[Opening Records for this exercise section]

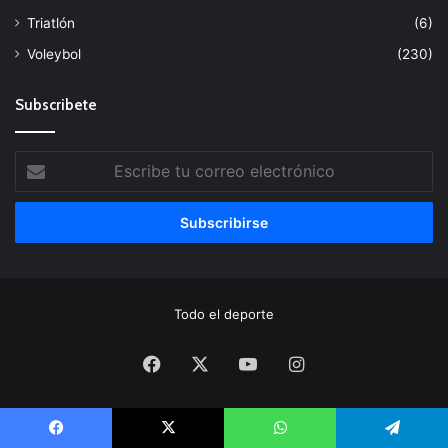
Triatlón
(6)
Voleybol
(230)
Subscribete
Escribe
tu
correo
electrónico
Todo el deporte
Facebook
X
YouTube
Instagram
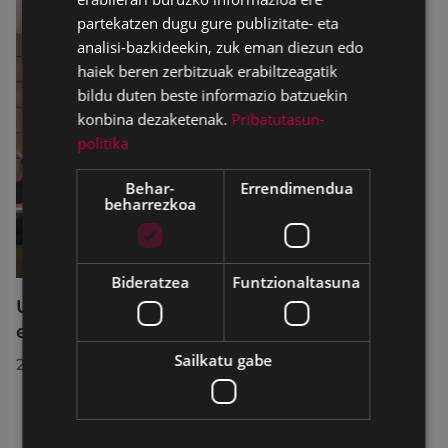
partekatzen dugu gure publizitate- eta
analisi-bazkideekin, zuk eman diezun edo
haiek beren zerbitzuak erabiltzeagatik
bildu duten beste informazio batzuekin
konbina dezaketenak.
Pribatutasun-
politika
Behar-
Errendimendua
beharrezkoa
Bideratzea
Funtzionaltasuna
Udalbatzak 2026ko uztailaren 27an
egindako bilkuran hartutako erabakiak
Sailkatu gabe
2026/07/28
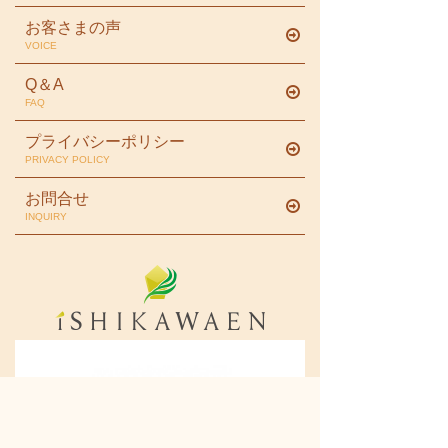
お客さまの声
VOICE
Q＆A
FAQ
プライバシーポリシー
PRIVACY POLICY
お問合せ
INQUIRY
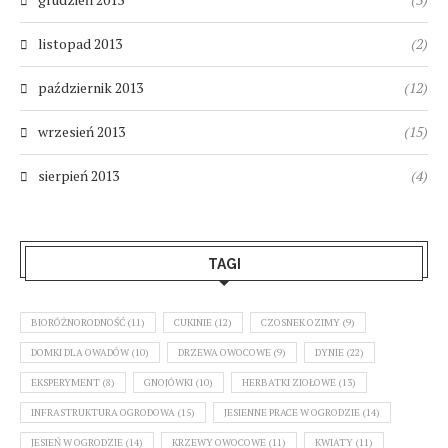
listopad 2013
(2)
październik 2013
(12)
wrzesień 2013
(15)
sierpień 2013
(4)
TAGI
BIORÓŻNORODNOŚĆ
(11)
CUKINIE
(12)
CZOSNEK OZIMY
(9)
DOMKI DLA OWADÓW
(10)
DRZEWA OWOCOWE
(9)
DYNIE
(22)
EKSPERYMENT
(8)
GNOJÓWKI
(10)
HERBATKI ZIOŁOWE
(13)
INFRASTRUKTURA OGRODOWA
(15)
JESIENNE PRACE W OGRODZIE
(14)
JESIEŃ W OGRODZIE
(14)
KRZEWY OWOCOWE
(11)
KWIATY
(11)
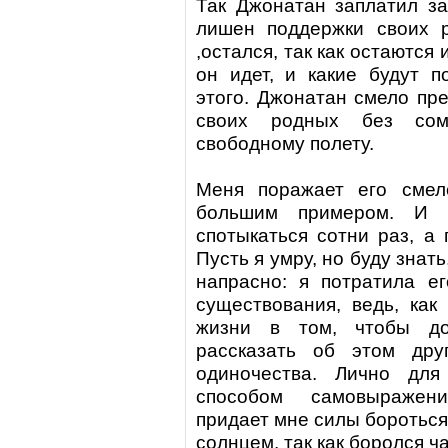
Так
Джонатан
заплатил за
лишен поддержки своих р
,остался, так как остаются 
он идет, и какие будут п
этого. Джонатан смело пре
своих родных без сом
свободному полету.
Меня поражает его смел
большим примером. И 
спотыкаться сотни раз, а 
Пусть я умру, но буду знат
напрасно: я потратила е
существования, ведь, как
жизни в том, чтобы до
рассказать об этом дру
одиночества. Лично для
способом самовыражен
придает мне силы бороться
солнцем, так как боролся
ч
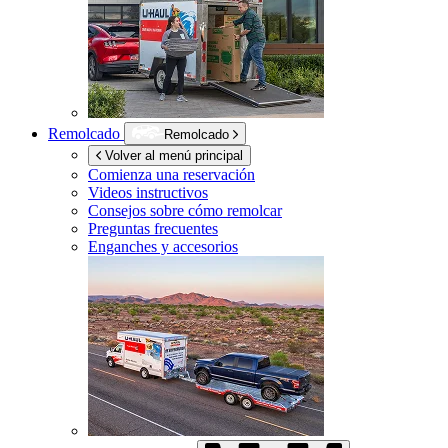
Remolcado
Remolcado
Volver al menú principal
Comienza una reservación
Videos instructivos
Consejos sobre cómo remolcar
Preguntas frecuentes
Enganches y accesorios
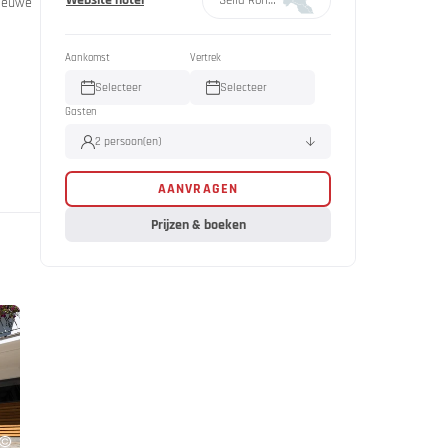
Website hotel
nieuwe
Aankomst
Vertrek
Selecteer
Selecteer
Gasten
2 persoon(en)
AANVRAGEN
Volwassene(n)
2
Kind(eren)
0
Prijzen & boeken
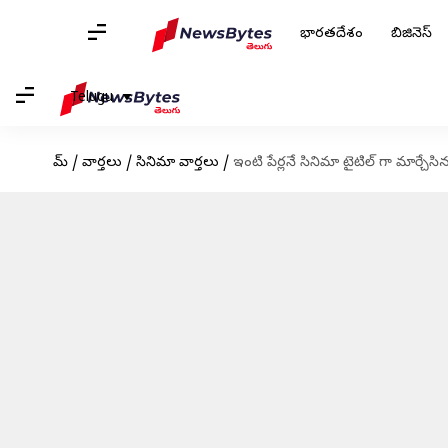
భారతదేశం
బిజినెస్
Telugu
హోమ్
/
వార్తలు
/
సినిమా వార్తలు
/
ఇంటి పేర్లనే సినిమా టైటిల్ గా మార్చేసిన మి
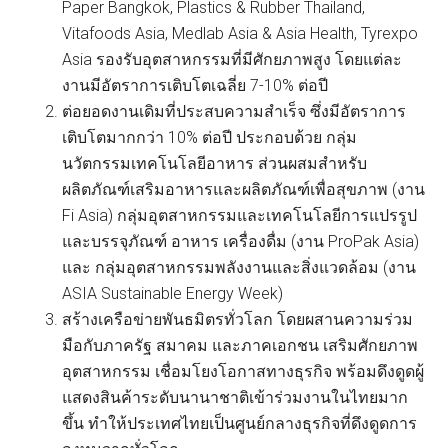
Paper Bangkok, Plastics & Rubber Thailand,
Vitafoods Asia, Medlab Asia & Asia Health, Tyrexpo
Asia รองรับอุตสาหกรรมที่มีศักยภาพสูง โดยแต่ละ
งานมีอัตราการเติบโตเฉลี่ย 7-10% ต่อปี
ต่อยอดงานเดิมที่ประสบความสำเร็จ ซึ่งมีอัตราการ
เติบโตมากกว่า 10% ต่อปี ประกอบด้วย กลุ่ม
นวัตกรรมเทคโนโลยีอาหาร ส่วนผสมสำหรับ
ผลิตภัณฑ์เสริมอาหารและผลิตภัณฑ์เพื่อสุขภาพ (งาน
Fi Asia) กลุ่มอุตสาหกรรมและเทคโนโลยีการแปรรูป
และบรรจุภัณฑ์ อาหาร เครื่องดื่ม (งาน ProPak Asia)
และ กลุ่มอุตสาหกรรมพลังงานและสิ่งแวดล้อม (งาน
ASIA Sustainable Energy Week)
สร้างเครือข่ายพันธมิตรทั่วโลก โดยผสานความร่วม
มือกับภาครัฐ สมาคม และภาคเอกชน เสริมศักยภาพ
อุตสาหกรรม เชื่อมโยงโอกาสทางธุรกิจ พร้อมดึงดูดผู้
แสดงสินค้าระดับนานาชาติเข้าร่วมงานในไทยมาก
ขึ้น ทำให้ประเทศไทยเป็นศูนย์กลางธุรกิจที่ดึงดูดการ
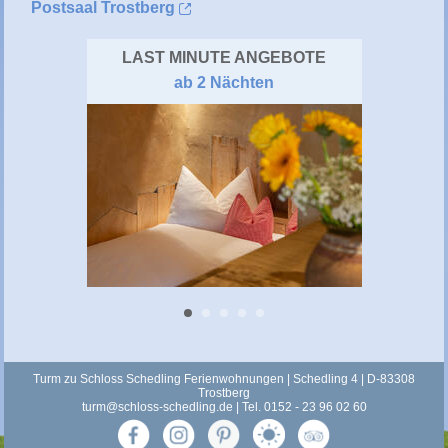
Postsaal Trostberg
LAST MINUTE ANGEBOTE
ab 2 Nächten
Turm zu Schloss Schedling Ferienwohnungen | Schedling 4 | D-83308
Trostberg
turm@schloss-schedling.de
| Tel. 0152 - 23 96 02 60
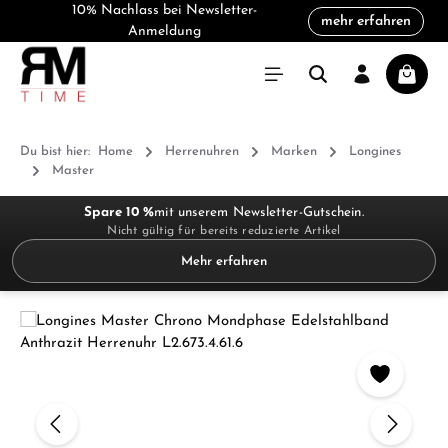
10% Nachlass bei Newsletter-
mehr erfahren
alt springen
Anmeldung
Warenk
Du bist hier:
Home
Herrenuhren
Marken
Longines
Master
Spare 10 %
mit unserem Newsletter-Gutschein.
Nicht gültig für bereits reduzierte Artikel
Mehr erfahren
Bildergalerie überspringen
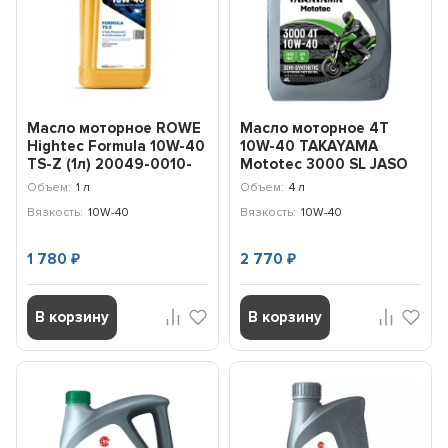
Масло моторное ROWE
Масло моторное 4T
Hightес Formula 10W-40
10W-40 TAKAYAMA
TS-Z (1л) 20049-0010-
Mototec 3000 SL JASO
99
MA-2 (4л) 6056121
Объем:
1 л
Объем:
4 л
Вязкость:
10W-40
Вязкость:
10W-40
1 780
2 770
₽
₽
В корзину
В корзину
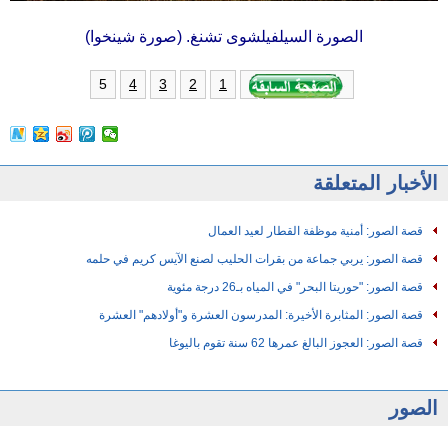
الصورة السيلفي
لشوى تشنغ. (صورة شينخوا)
5
4
3
2
1
الأخبار المتعلقة
قصة الصور: أمنية موظفة القطار لعيد العمال
قصة الصور: يربي جماعة من بقرات الحليب لصنع الآيس كريم في حلمه
قصة الصور: "حوريتا البحر" في المياه بـ26 درجة مئوية
قصة الصور: المثابرة الأخيرة: المدرسون العشرة و"أولادهم" العشرة
قصة الصور: العجوز البالغ عمرها 62 سنة تقوم باليوغا
الصور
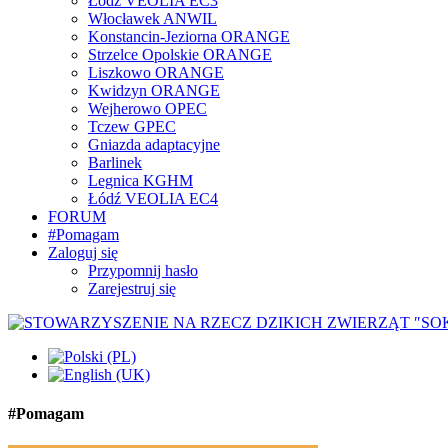
Łódź VEOLIA EC3
Włocławek ANWIL
Konstancin-Jeziorna ORANGE
Strzelce Opolskie ORANGE
Liszkowo ORANGE
Kwidzyn ORANGE
Wejherowo OPEC
Tczew GPEC
Gniazda adaptacyjne
Barlinek
Legnica KGHM
Łódź VEOLIA EC4
FORUM
#Pomagam
Zaloguj się
Przypomnij hasło
Zarejestruj się
#Pomagam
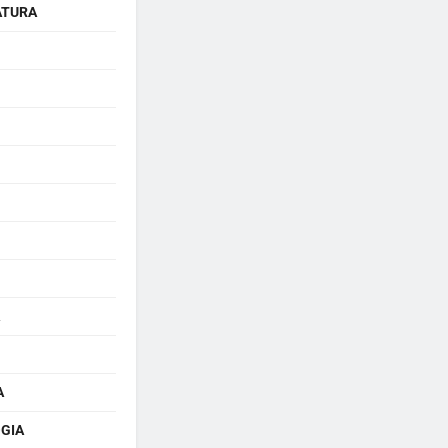
ATURA
A
GIA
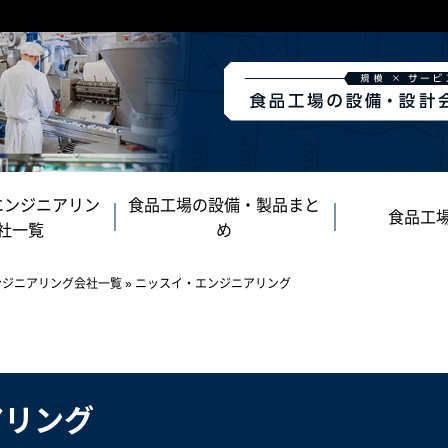
エンジニアリン
食品工場の設備・製品まと
食品工
社一覧
め
ンジニアリング会社一覧
»
ニッスイ・エンジニアリング
アリング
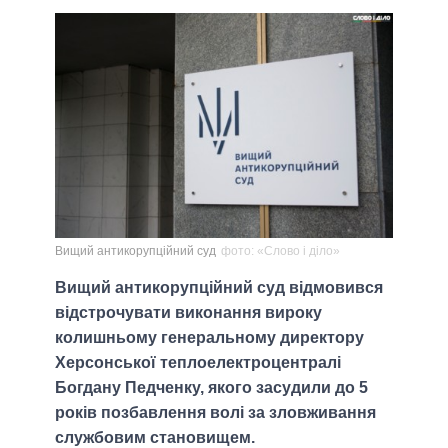
Вищий антикорупційний суд
фото: «Слово і діло»
Вищий антикорупційний суд відмовився
відстрочувати виконання вироку
колишньому генеральному директору
Херсонської теплоелектроцентралі
Богдану Педченку, якого засудили до 5
років позбавлення волі за зловживання
службовим становищем.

[Closing Records for this exercise section]

*Your goal*:
Pictures in the entries do not go into the copy. Print only the lines starting at the one containing "2 persoon(en)" and ending at the one containing "قصة الصور: يربي", exactly as they appear.

*Task response*:
2 persoon(en)
AANVRAGEN
Volwassene(n)
2
Kind(eren)
0
Prijzen & boeken
భారతదేశం
బిజినెస్
Telugu
హోమ్
/
వార్తలు
/
సినిమా వార్తలు
/
ఇంటి పేర్లనే సినిమా టైటిల్ గా మార్చేసిన మి
Paper Bangkok, Plastics & Rubber Thailand,
Vitafoods Asia, Medlab Asia & Asia Health, Tyrexpo
Asia รองรับอุตสาหกรรมที่มีศักยภาพสูง โดยแต่ละ
งานมีอัตราการเติบโตเฉลี่ย 7-10% ต่อปี
ต่อยอดงานเดิมที่ประสบความสำเร็จ ซึ่งมีอัตราการ
เติบโตมากกว่า 10% ต่อปี ประกอบด้วย กลุ่ม
นวัตกรรมเทคโนโลยีอาหาร ส่วนผสมสำหรับ
ผลิตภัณฑ์เสริมอาหารและผลิตภัณฑ์เพื่อสุขภาพ (งาน
Fi Asia) กลุ่มอุตสาหกรรมและเทคโนโลยีการแปรรูป
และบรรจุภัณฑ์ อาหาร เครื่องดื่ม (งาน ProPak Asia)
และ กลุ่มอุตสาหกรรมพลังงานและสิ่งแวดล้อม (งาน
ASIA Sustainable Energy Week)
สร้างเครือข่ายพันธมิตรทั่วโลก โดยผสานความร่วม
มือกับภาครัฐ สมาคม และภาคเอกชน เสริมศักยภาพ
อุตสาหกรรม เชื่อมโยงโอกาสทางธุรกิจ พร้อมดึงดูดผู้
แสดงสินค้าระดับนานาชาติเข้าร่วมงานในไทยมาก
ขึ้น ทำให้ประเทศไทยเป็นศูนย์กลางธุรกิจที่ดึงดูดการ
Postsaal Trostberg
LAST MINUTE ANGEBOTE
ab 2 Nächten
Turm zu Schloss Schedling Ferienwohnungen | Schedling 4 | D-83308
Trostberg
turm@schloss-schedling.de
| Tel. 0152 - 23 96 02 60
10% Nachlass bei Newsletter-
mehr erfahren
alt springen
Anmeldung
Warenk
Du bist hier:
Home
Herrenuhren
Marken
Longines
Master
Spare 10 %
mit unserem Newsletter-Gutschein.
Nicht gültig für bereits reduzierte Artikel
Mehr erfahren
Bildergalerie überspringen
Масло моторное ROWE
Масло моторное 4T
Hightес Formula 10W-40
10W-40 TAKAYAMA
TS-Z (1л) 20049-0010-
Mototec 3000 SL JASO
99
MA-2 (4л) 6056121
Объем:
1 л
Объем:
4 л
Вязкость:
10W-40
Вязкость:
10W-40
1 780
2 770
₽
₽
В корзину
В корзину
الصورة السيلفي
لشوى تشنغ. (صورة شينخوا)
5
4
3
2
1
الأخبار المتعلقة
قصة الصور: أمنية موظفة القطار لعيد العمال
قصة الصور: يربي جماعة من بقرات الحليب لصنع الآيس كريم في حلمه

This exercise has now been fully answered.